While there’s transparency about their packaging, it’s strange to me that there’s little to no information about their production process. I feel this especially because they’re working with a number of synthetic chemicals in addition to their natural ones, and the glass making process can be environmentally taxing (the extraction and use of sand, if fossil fuels are used to heat the furnaces).

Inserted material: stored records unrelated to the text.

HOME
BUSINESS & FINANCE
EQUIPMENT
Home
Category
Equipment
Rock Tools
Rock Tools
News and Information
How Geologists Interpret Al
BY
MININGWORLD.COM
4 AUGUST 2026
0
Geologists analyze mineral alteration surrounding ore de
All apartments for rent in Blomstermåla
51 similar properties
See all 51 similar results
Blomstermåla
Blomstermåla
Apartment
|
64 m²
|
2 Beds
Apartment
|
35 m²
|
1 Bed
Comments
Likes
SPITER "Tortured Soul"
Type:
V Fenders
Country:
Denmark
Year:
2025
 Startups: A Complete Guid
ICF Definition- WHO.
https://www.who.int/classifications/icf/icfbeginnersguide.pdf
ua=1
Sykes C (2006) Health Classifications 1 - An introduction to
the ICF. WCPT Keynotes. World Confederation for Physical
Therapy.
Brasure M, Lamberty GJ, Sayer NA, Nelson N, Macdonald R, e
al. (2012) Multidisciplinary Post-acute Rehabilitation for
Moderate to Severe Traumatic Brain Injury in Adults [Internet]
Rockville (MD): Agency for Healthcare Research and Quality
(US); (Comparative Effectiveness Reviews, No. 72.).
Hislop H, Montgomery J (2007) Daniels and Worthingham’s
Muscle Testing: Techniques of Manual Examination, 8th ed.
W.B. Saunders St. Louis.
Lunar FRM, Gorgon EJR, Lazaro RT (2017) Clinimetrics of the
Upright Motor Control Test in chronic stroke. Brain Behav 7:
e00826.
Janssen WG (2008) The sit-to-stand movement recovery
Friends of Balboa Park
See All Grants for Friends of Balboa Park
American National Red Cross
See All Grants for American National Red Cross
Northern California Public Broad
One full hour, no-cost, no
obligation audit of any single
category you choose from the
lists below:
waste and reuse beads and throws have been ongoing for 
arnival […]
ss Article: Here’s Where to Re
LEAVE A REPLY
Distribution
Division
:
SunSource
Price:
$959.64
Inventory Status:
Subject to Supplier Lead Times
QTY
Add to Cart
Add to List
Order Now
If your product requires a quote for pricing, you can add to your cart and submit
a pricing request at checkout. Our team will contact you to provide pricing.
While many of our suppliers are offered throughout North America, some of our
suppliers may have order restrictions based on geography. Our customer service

Something that made me instantly interested in this brand is its founder, Sarah Paiji Yoo. It’s not often that you see a truly industry-disrupting startup incepted, founded, and run by an Asian-American mother. Her mission was simple: she wanted to reduce her plastic consumption and saw that buying cleaning supplies can be extremely wasteful (especially when you have a kid to clean up after). They’re based in New York City and are more transparent than most soap companies. They offer Safety Data Sheets for every soap product, laying out the chemical ingredients and their possible side effects. In general, they’re a company that I really want to root for. They’re innovative, committed to sustainability, and POC-owned. However, they’re a young company and there’s definitely more work to be done on their part. I would especially want to see them create a fragrance-free soap and become sulfate-free. The $16 hand soap starter kit is definitely expensive for what it is as well. But the less than $10 difference between a regular 3 bottles of soap and this kit is something most people could afford, especially when considering how you’re also paying for a more sustainable and innovative product from a small business. Tablets (1 makes 1 bottle of soap) are $2 each, which is about the same price as a regular 9 oz. bottle of soap.